* **Source material**
########

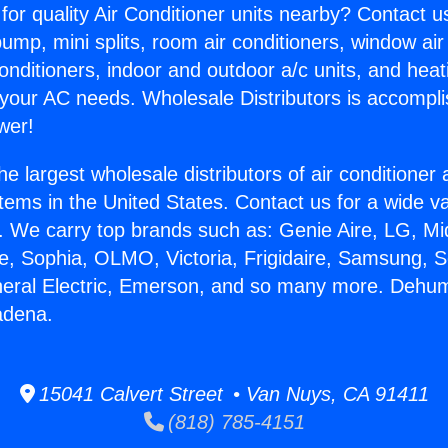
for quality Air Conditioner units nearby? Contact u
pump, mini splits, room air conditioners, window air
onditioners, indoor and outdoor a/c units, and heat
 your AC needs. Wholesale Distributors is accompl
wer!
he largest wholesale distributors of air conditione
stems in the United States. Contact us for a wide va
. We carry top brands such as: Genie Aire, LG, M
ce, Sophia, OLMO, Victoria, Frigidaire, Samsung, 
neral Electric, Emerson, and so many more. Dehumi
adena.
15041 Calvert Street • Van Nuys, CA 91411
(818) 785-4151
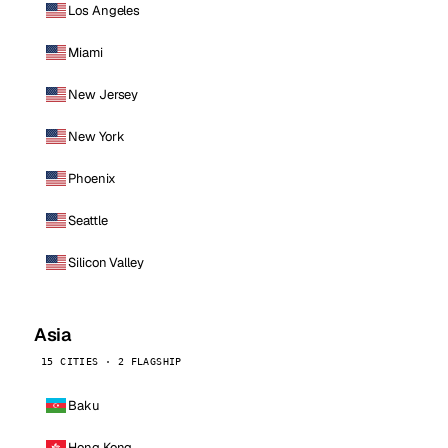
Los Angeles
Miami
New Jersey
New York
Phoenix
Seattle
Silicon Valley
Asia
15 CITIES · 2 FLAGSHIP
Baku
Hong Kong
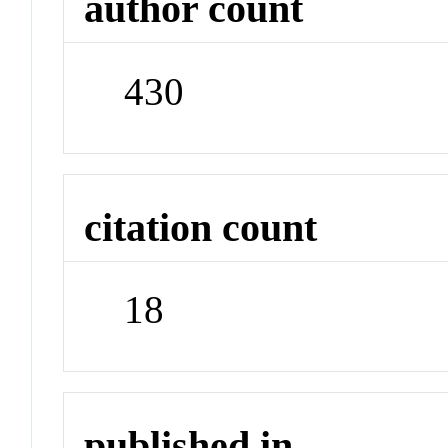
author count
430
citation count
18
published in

########

* **Activity**
The material above should be repeated word for word, with every picture omitted.

* **Solution below**
for quality Air Conditioner units nearby? Contact u
pump, mini splits, room air conditioners, window air
onditioners, indoor and outdoor a/c units, and heat
 your AC needs. Wholesale Distributors is accompl
wer!
he largest wholesale distributors of air conditione
stems in the United States. Contact us for a wide va
. We carry top brands such as: Genie Aire, LG, M
ce, Sophia, OLMO, Victoria, Frigidaire, Samsung, 
neral Electric, Emerson, and so many more. Dehumi
adena.
15041 Calvert Street • Van Nuys, CA 91411
(818) 785-4151
Los Angeles
Miami
New Jersey
New York
Phoenix
Seattle
Silicon Valley
Asia
15 CITIES · 2 FLAGSHIP
Baku
Hong Kong
author count
430
citation count
18
published in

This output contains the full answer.